“A great company is a conspiracy to change the world.”
“Darwinism may be a fine theory in other contexts, but in startups, intelligent design works best.”
“Computers are compliments for humans, not substitutes. The most valuable businesses of coming decades will be built by entrepreneurs who seek to empower people rather than try to make them obsolete.”
“Strong AI is like a cosmic lottery ticket: if we win we get utopia, if we lose, Skynet substitutes us out of existence.”
How can you not love these quotes from Zero to One, Notes on Startups or How to Build The Future, the best-selling book by my favourite eccentric libertarian billionaire, Peter Thiel and one of his Stanford students, Blake Masters.
Zero to One is one of those books everyone in business needs to read. It’s a succinct study on how to make a business that makes money; another one of those rare little books full of not-so-common common sense.
In that way, Zero to One reminds me of Economics in One Lesson, (a book that should be on every junior-high school syllabus) but written for the corporate class rather than public policy.
The book opens with a question, what profound truth to very few people agree with you about?
The question is constructed to reveal the opportunities and threats in the world around us that could be solved with a “Zero to One” business idea.
My answer to that question is “Most people believe the way to solve the big problems, such as automation, artificial intelligence and the “great job displacement”, income inequality and wage gaps between various minorities is with MORE GOVERNMENT – more welfare, a UBI, more rules and regulations, more centralisation of power.

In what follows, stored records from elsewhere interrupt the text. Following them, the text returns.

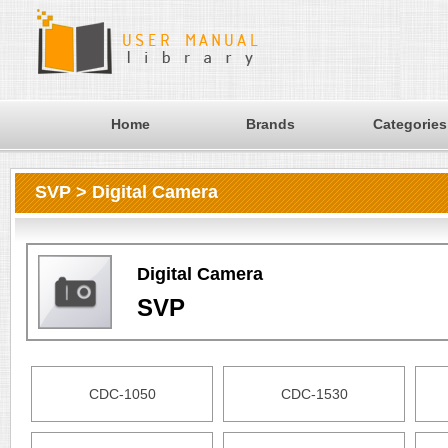
Home
Brands
Categories
SVP > Digital Camera
Digital Camera
SVP
CDC-1050
CDC-1530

I believe the opposite. I believe that only self-sovereignty and decentralisation will save civilisation from itself amidst the rise of machines.”
I guess the business solution arising from my answer would involve blockchain, although far smarter minds than my own – like the ones over at BitNation – are already hard at work solving that very problem for us.
But that’s just me.
I recommend you read the book and answer the question for yourself.